Nous avons une collaboration croissante avec nos homologues allemands, qui savent particulièrement bien programmer leurs travaux. Nous avons des partenariats avec DB Netz, alors que nos contacts étaient quasi inexistants il y a deux ans encore. Peut-on aller au-delà ? Là aussi, je dirais que l'essentiel, dans un premier temps, n'est pas de mettre en avant les questions de structures, mais de mettre du lien entre les personnes.

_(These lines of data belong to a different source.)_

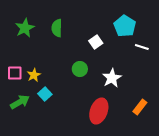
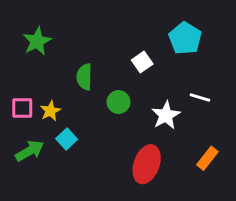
green semicircle: (57, 28) -> (84, 77), moved
white line: (142, 47) -> (200, 98), moved

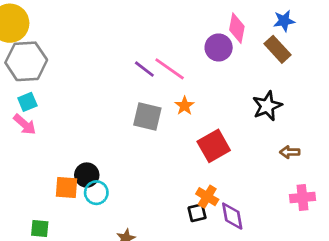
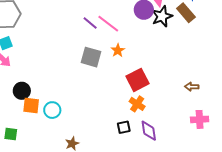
black star: (267, 106) -> (162, 16), moved
black circle: (87, 175) -> (22, 91), moved
orange cross: (207, 197) -> (137, 104), moved

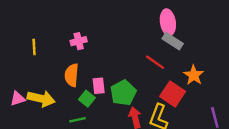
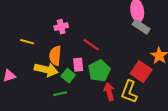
yellow line: (34, 47) -> (27, 42), moved, turned -72
red line: (155, 62) -> (91, 45), moved
yellow arrow: (41, 99) -> (46, 70), moved

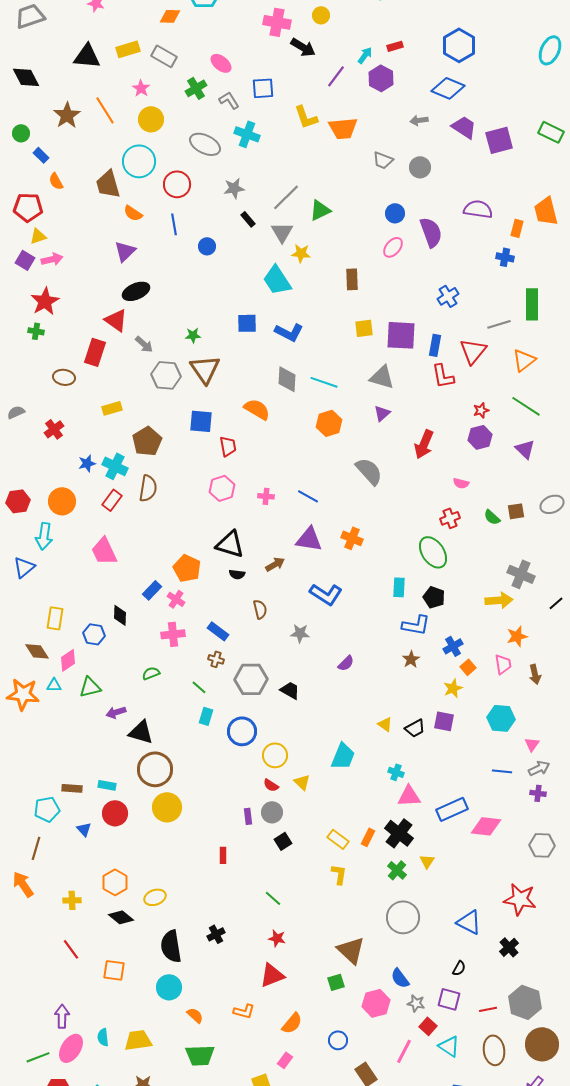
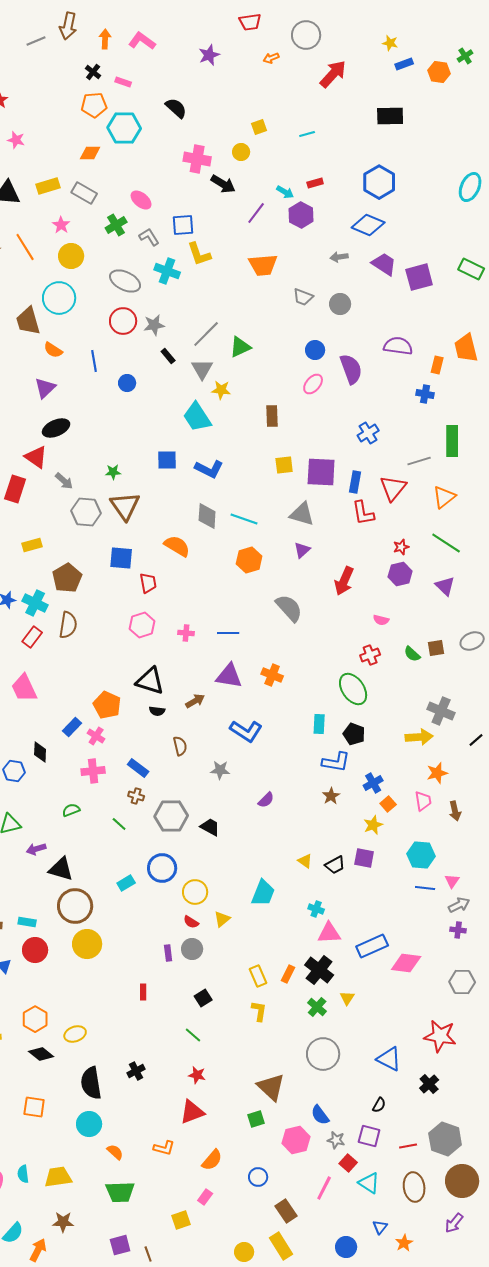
cyan arrow: (365, 55) -> (285, 192), turned 84
yellow L-shape: (306, 117) -> (199, 254), moved
red circle: (177, 184) -> (123, 321), moved
blue line: (308, 496) -> (228, 633), turned -30
cyan rectangle: (206, 716) -> (126, 883), moved, turned 42
blue line: (502, 771) -> (425, 888), moved
yellow triangle: (302, 782) -> (222, 919), turned 36
yellow rectangle: (338, 839) -> (258, 976), turned 30
black square: (283, 841) -> (203, 998), moved

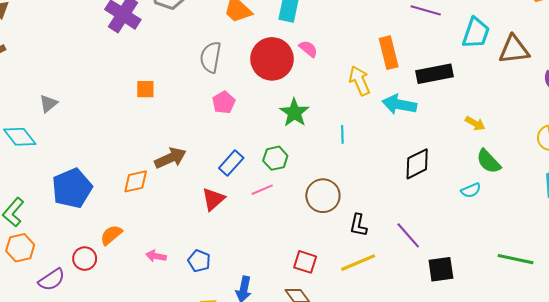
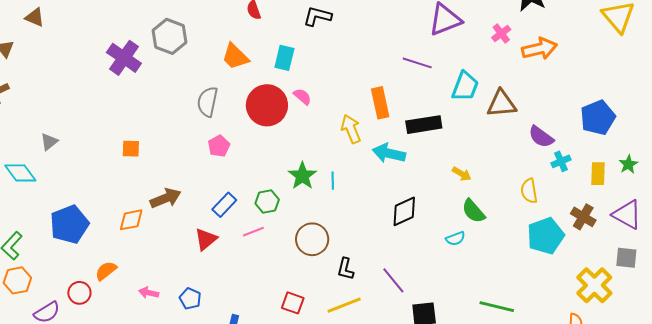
orange square: (145, 89) -> (131, 149), moved
green star: (294, 113) -> (302, 176), moved

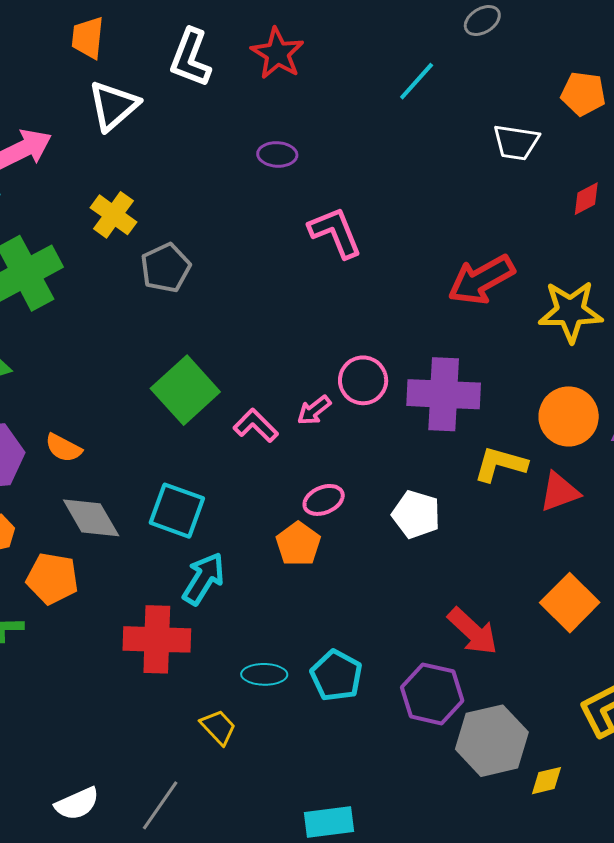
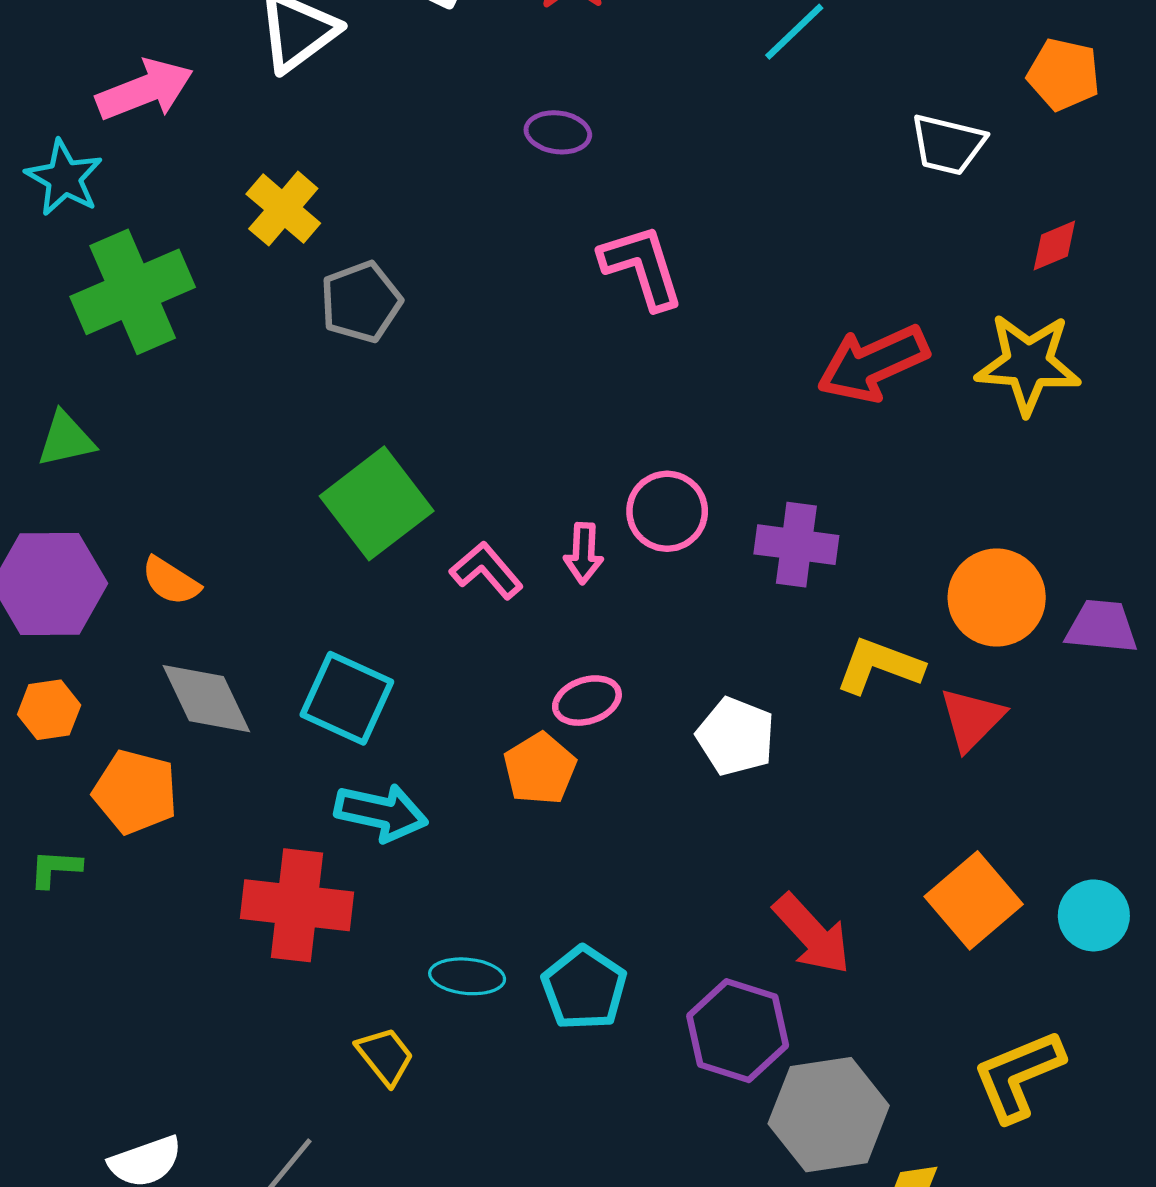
yellow star: (571, 311) -> (1028, 364), moved
purple cross: (444, 394) -> (796, 545), size x0.7
pink arrow: (314, 410) -> (584, 553), turned -54
red triangle: (559, 492) -> (972, 719), turned -30
cyan arrow: (204, 579) -> (381, 812), turned 66

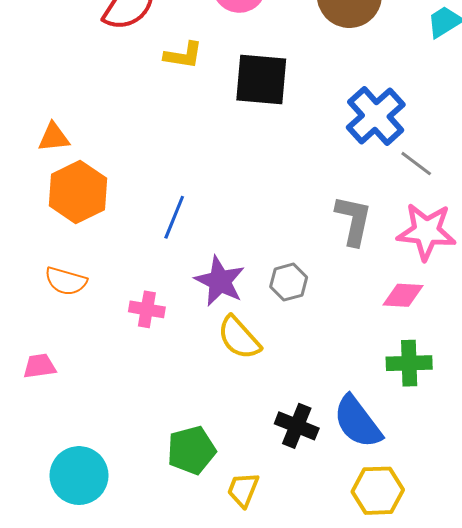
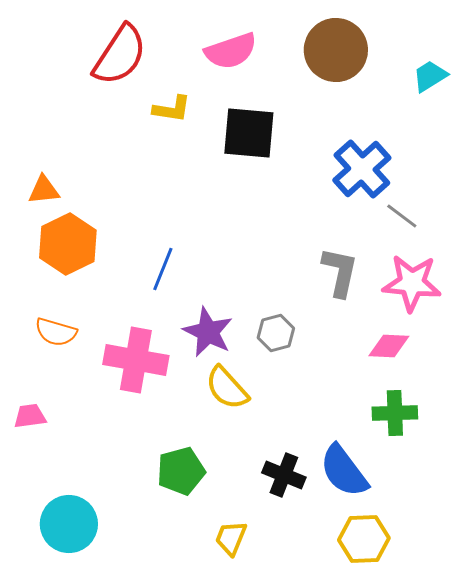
pink cross: (147, 309) -> (136, 360), size x1.8
green pentagon: (191, 450) -> (181, 471), moved

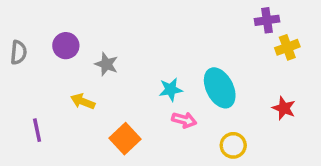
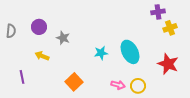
yellow arrow: (83, 101) -> (42, 56), moved
red star: (284, 108) -> (168, 64), size x1.5
pink arrow: (184, 120) -> (118, 85), moved

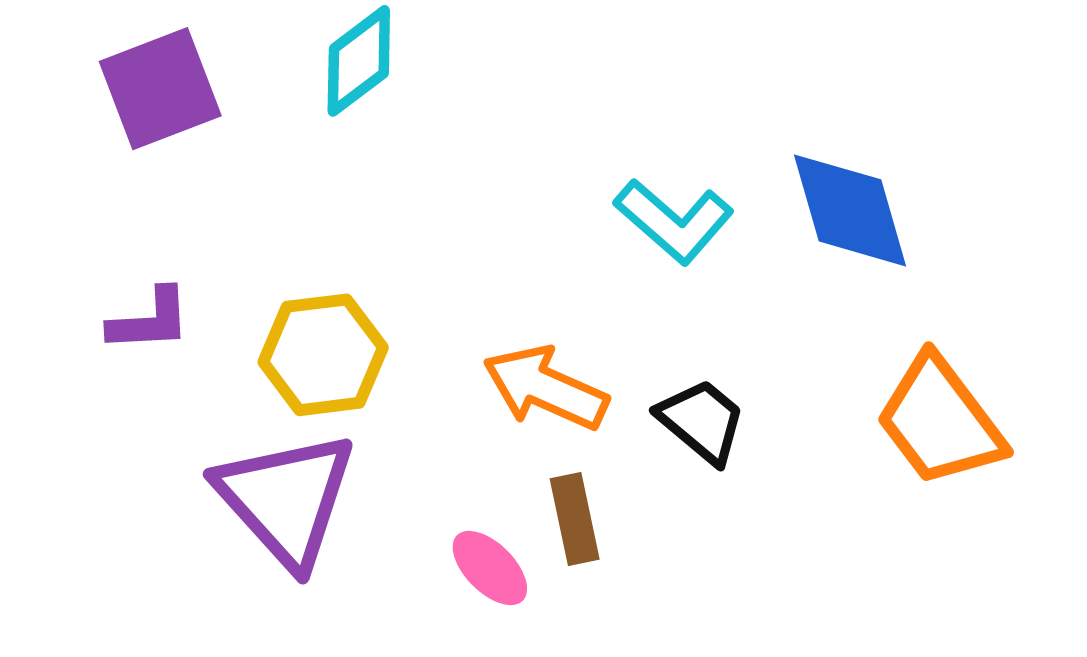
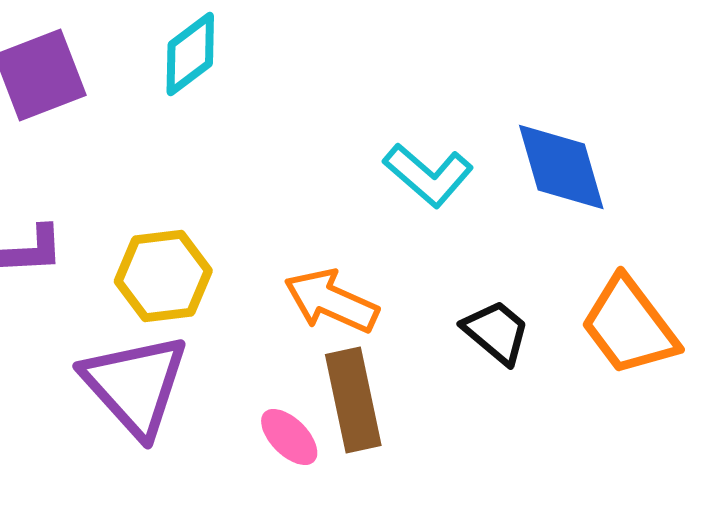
black trapezoid: (702, 421) -> (496, 332), moved
brown rectangle: (575, 519) -> (353, 400), size x1.5

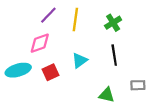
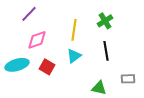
purple line: (48, 15) -> (29, 14), moved
yellow line: (75, 19) -> (74, 30), moved
red square: (51, 72) -> (47, 67), turned -35

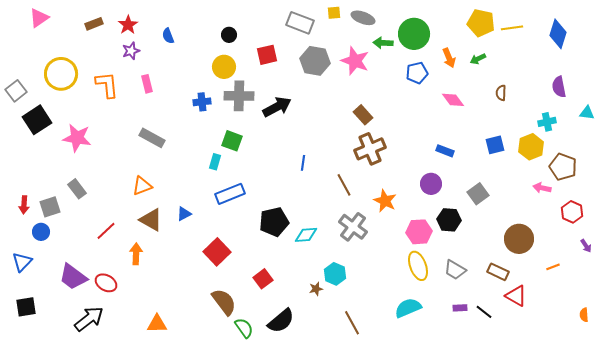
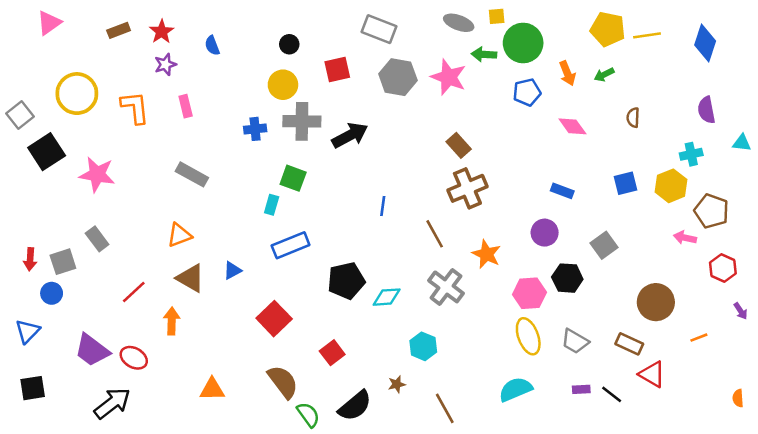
yellow square: (334, 13) -> (497, 16), moved
brown star: (316, 289) -> (397, 384), moved
orange triangle: (157, 324) -> (212, 389), moved

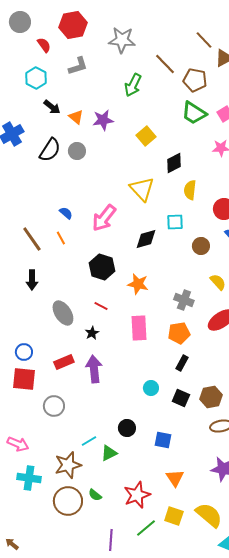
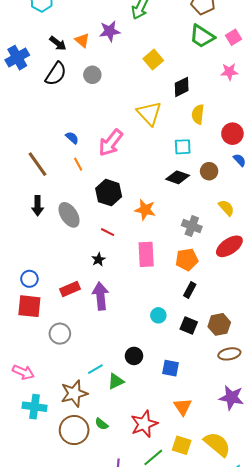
black arrow: (52, 107) -> (58, 43), moved
purple star: (103, 120) -> (110, 31), moved
gray circle: (77, 151) -> (92, 75), moved
orange line: (61, 238) -> (78, 164), moved
black diamond: (146, 239) -> (178, 177), moved, turned 35
gray ellipse: (63, 313) -> (69, 215), moved

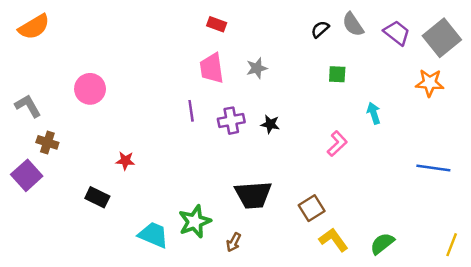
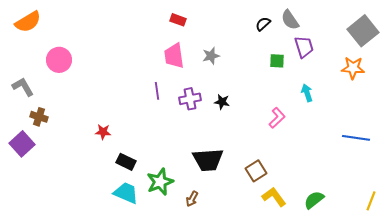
purple trapezoid: (397, 33) -> (304, 47), moved, turned 35
pink circle: (90, 89) -> (59, 60), moved
black rectangle: (97, 197) -> (126, 162), moved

S'agissant des lignes à grande vitesse, il ne revient pas à RFF de décider de l'opportunité des projets. S'il y avait toutefois un choix à faire, je souhaiterais que l'on donne la priorité à la rénovation plutôt qu'au développement du réseau. Il me paraît opportun de mixer les partenariats public-privé et les projets classiques. L'expérience des PPP peut faire évoluer la conception des projets. Comparons ensuite les résultats avec pragmatisme.